Order of operations is the biggest one. Multiply first, add second. A 10 °C change is not a 10 °F change — it is 18 °F (10 × 1.8). The 32 offset cancels for differences, but the 1.8 slope does not. Reading 100 °F as fever is another common slip: the WHO cutoff is 100.4 °F (38.0 °C), and 100 °F equals 37.78 °C.

  • 0 °C = 32 °F, water freezes
  • 20 °C = 68 °F, comfortable room temperature
  • 37 °C = 98.6 °F, classic normal body temperature
  • 38 °C = 100.4 °F, WHO fever threshold
  • 100 °C = 212 °F, water boils at 1 atm
  • 180 °C = 356 °F, standard European baking
  • −40 the only point where °C and °F agree
  • −273.15 °C = 0 K, absolute zero
  • 9/5 = 1.8, the slope between °C and °F

FAQ

Multiply by 9/5 (which is 1.8) and add 32. Formula: °F = °C × 9/5 + 32. Example: 25 °C × 1.8 + 32 = 77 °F. The order matters — adding 32 first gives the wrong answer.
0 °C = 32 °F. This is the freezing point of water at one atmosphere and one of the two anchor points used to define both scales.
100 °C = 212 °F. Water boils at this temperature at sea-level atmospheric pressure (1 atm). At higher altitudes water boils a few degrees lower because the pressure drops.
37 °C = 98.6 °F, the classic textbook body temperature from Carl Wunderlich (1868). A 2020 Stanford reanalysis of 677,423 modern measurements pushed the average down to 36.6 °C (97.9 °F). The clinical fever threshold remains 38.0 °C (100.4 °F).
38 °C = 100.4 °F. The World Health Organization defines fever as a measured body temperature at or above 38.0 °C. Anything between 37.5 and 38.0 °C (99.5 to 100.4 °F) is called a low-grade temperature.
At −40 degrees.
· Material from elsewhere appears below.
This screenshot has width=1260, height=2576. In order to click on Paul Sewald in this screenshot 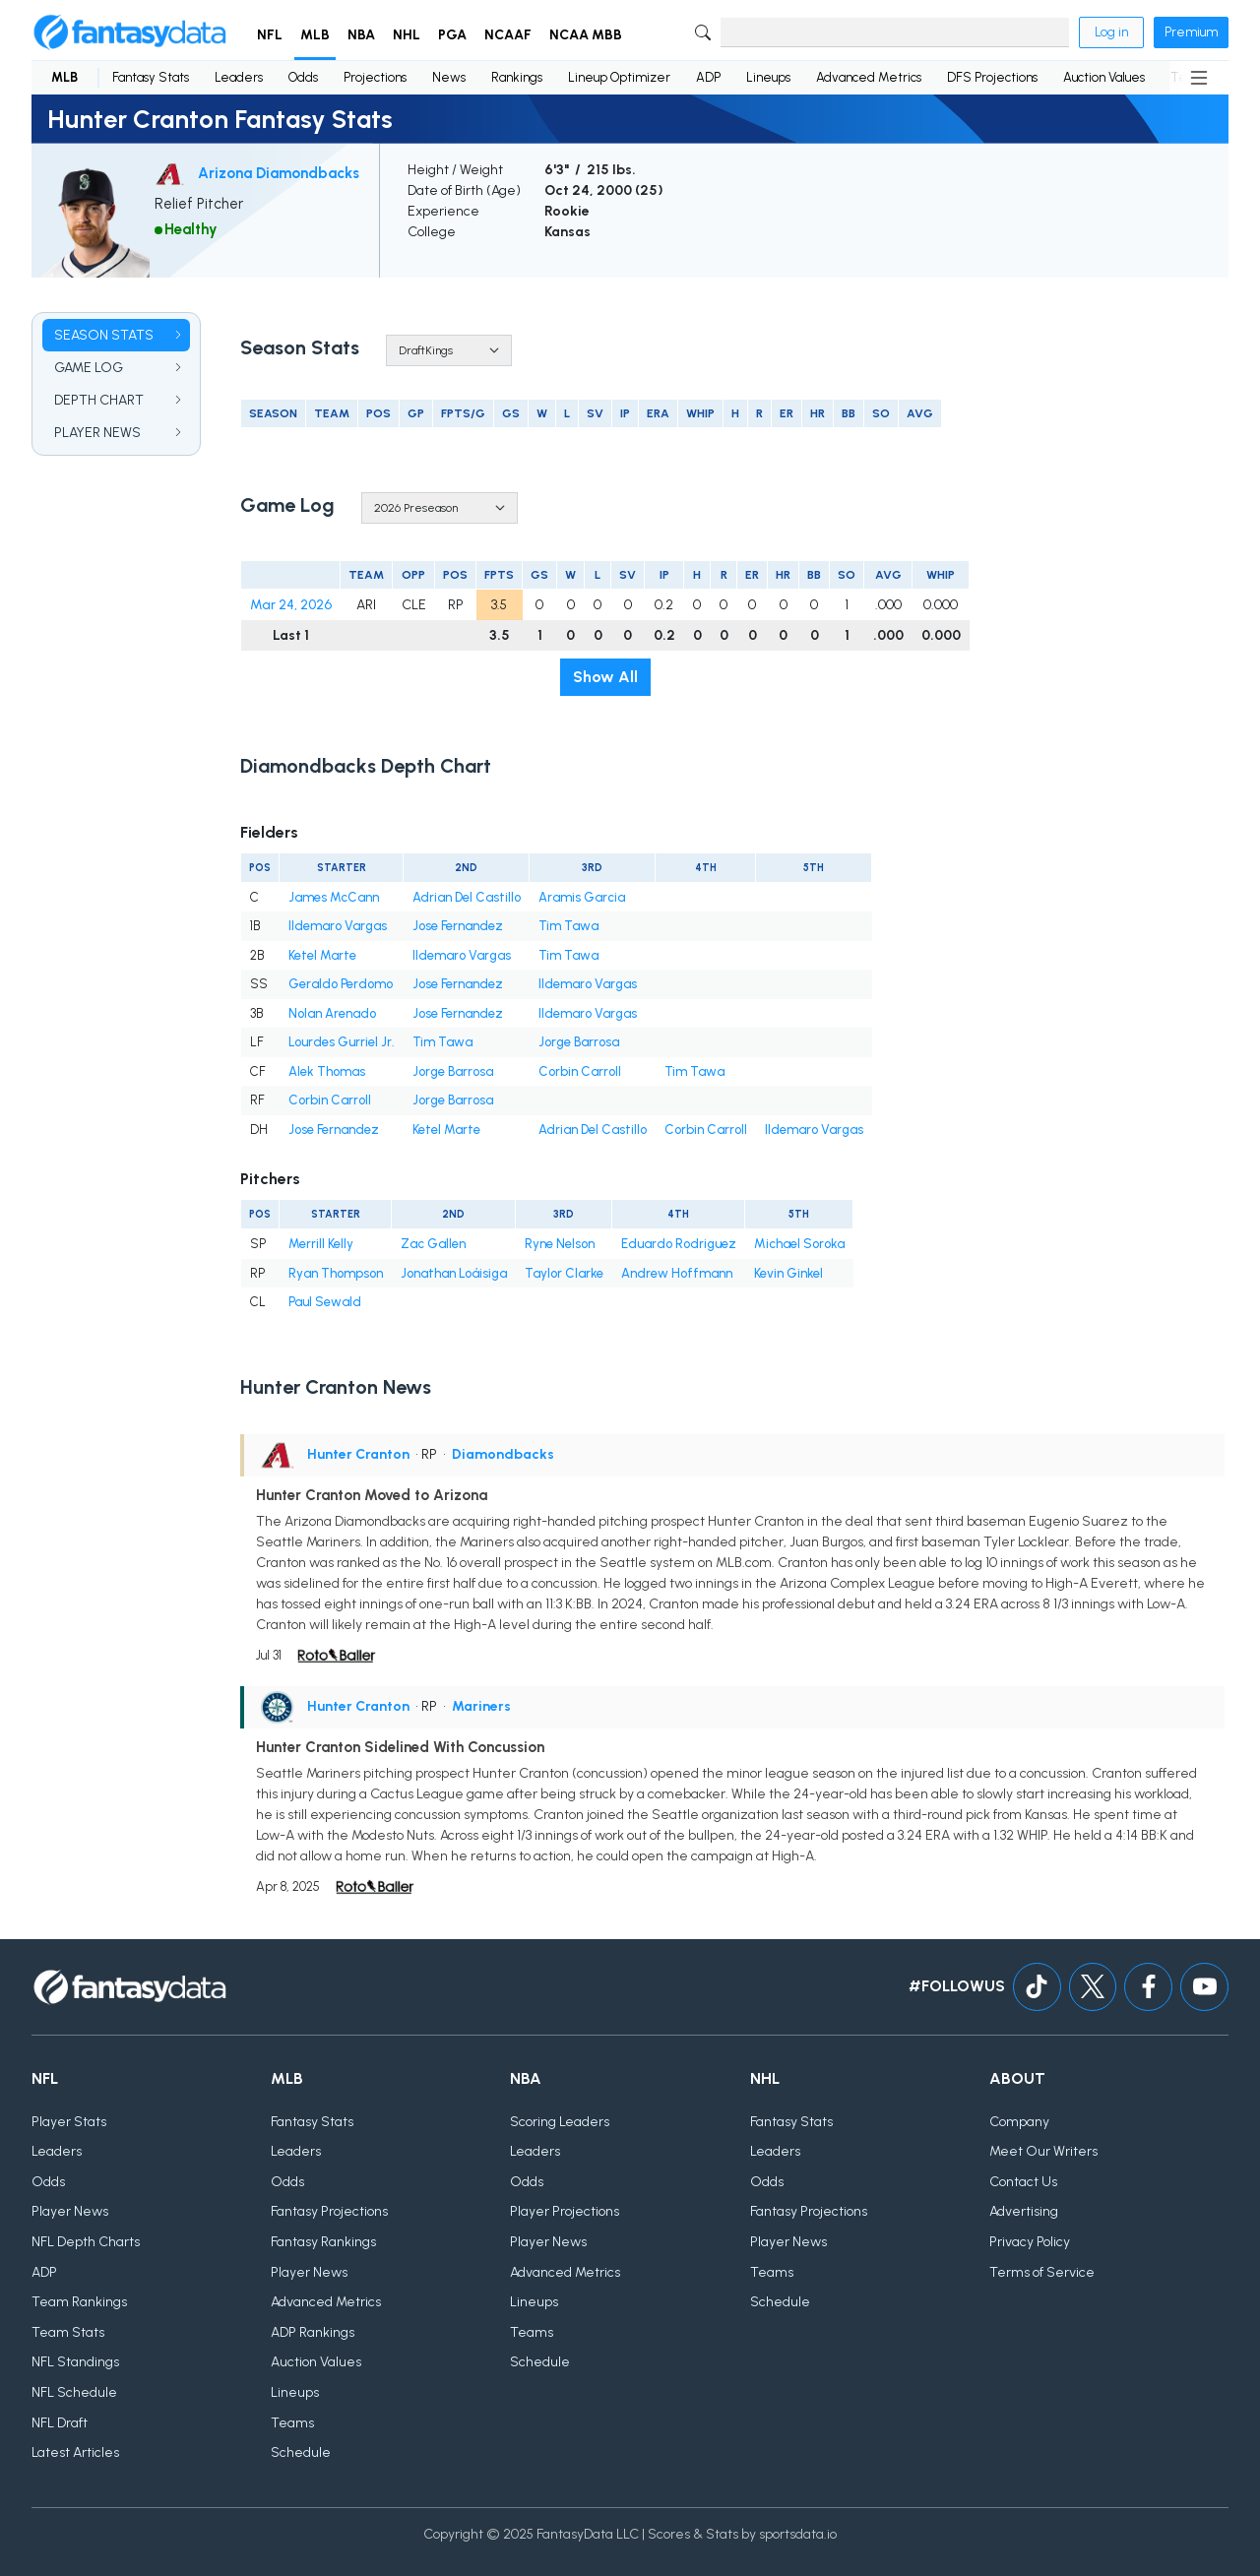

The scales cross at exactly one point: −40 °C = −40 °F. Solve the equation T = 9/5 × T + 32 and you get T = −40. Northern Manitoba, Siberia, and interior Alaska hit this most winters.
The common European baking temperatures convert as: 150 °C = 302 °F (often rounded to 300), 180 °C = 356 °F (rounded to 350), 200 °C = 392 °F (rounded to 400), 220 °C = 428 °F (rounded to 425), 250 °C = 482 °F (rounded to 475). US recipes round to the nearest 25 °F.
Celsius lines up with the metric system — water freezes at 0 and boils at 100, which makes science and engineering simpler. Most of the world adopted metric in the 1800s and 1900s. The United States kept Fahrenheit for daily use; the Metric Conversion Act of 1975 made the switch voluntary and it never finished.
They are the same scale. The name was officially changed from centigrade to Celsius at the 9th General Conference on Weights and Measures (CGPM) in 1948 to avoid confusion with the centigrade as a unit of angle used in surveying (1/100 of a gon).
Same step size, different zero. K = °C + 273.15. 0 K is absolute zero, the lowest possible temperature. Kelvin is the SI base unit and the only true thermodynamic temperature scale. Since 2019, Celsius has been defined through kelvin via the Boltzmann constant.